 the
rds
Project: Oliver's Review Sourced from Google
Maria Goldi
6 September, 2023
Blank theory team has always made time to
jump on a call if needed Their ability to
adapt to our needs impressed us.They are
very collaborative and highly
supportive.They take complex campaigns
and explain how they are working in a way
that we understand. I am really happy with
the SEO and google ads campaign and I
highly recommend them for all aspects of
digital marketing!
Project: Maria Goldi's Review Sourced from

* * *

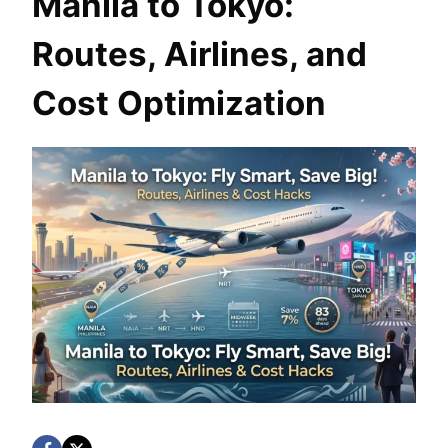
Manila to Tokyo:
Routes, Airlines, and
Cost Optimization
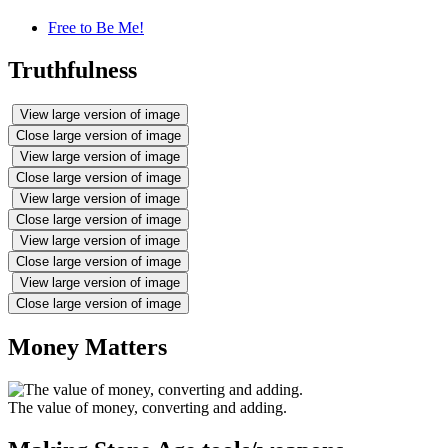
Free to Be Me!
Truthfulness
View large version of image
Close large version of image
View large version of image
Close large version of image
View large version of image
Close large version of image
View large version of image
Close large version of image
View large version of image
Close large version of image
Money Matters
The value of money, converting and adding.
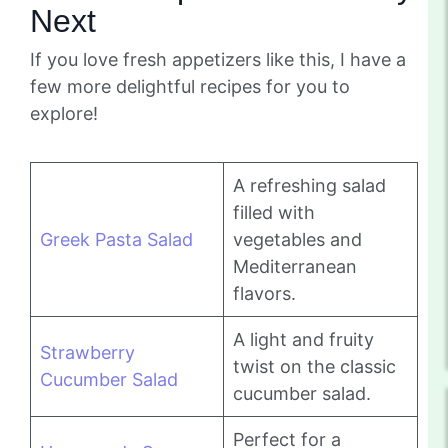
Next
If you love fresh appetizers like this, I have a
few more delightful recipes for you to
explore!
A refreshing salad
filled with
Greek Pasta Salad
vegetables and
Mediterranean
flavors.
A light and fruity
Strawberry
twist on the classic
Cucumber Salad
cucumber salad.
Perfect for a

...

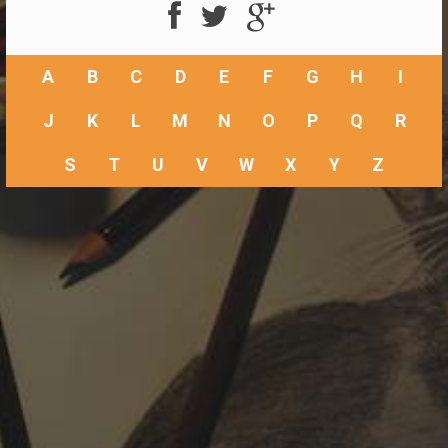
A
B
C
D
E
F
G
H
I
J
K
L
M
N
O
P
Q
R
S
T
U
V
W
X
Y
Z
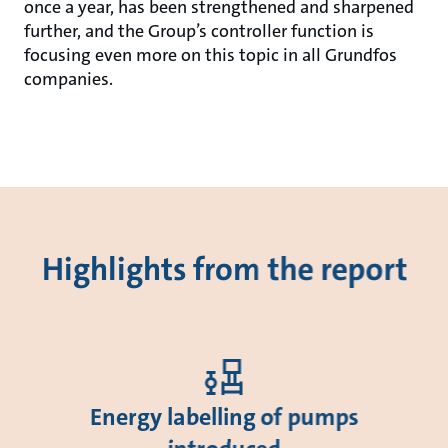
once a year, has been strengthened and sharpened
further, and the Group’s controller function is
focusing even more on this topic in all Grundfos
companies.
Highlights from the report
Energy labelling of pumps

◆ **TRY IT**
Scan the records above for the lines holding "few more delightful recipes for you to" and "Perfect for a". Transcribe those two and every line between them word for word, and no others.

◆ **RESPONSE TO THIS EXERCISE**
few more delightful recipes for you to
explore!
A refreshing salad
filled with
Greek Pasta Salad
vegetables and
Mediterranean
flavors.
A light and fruity
Strawberry
twist on the classic
Cucumber Salad
cucumber salad.
Perfect for a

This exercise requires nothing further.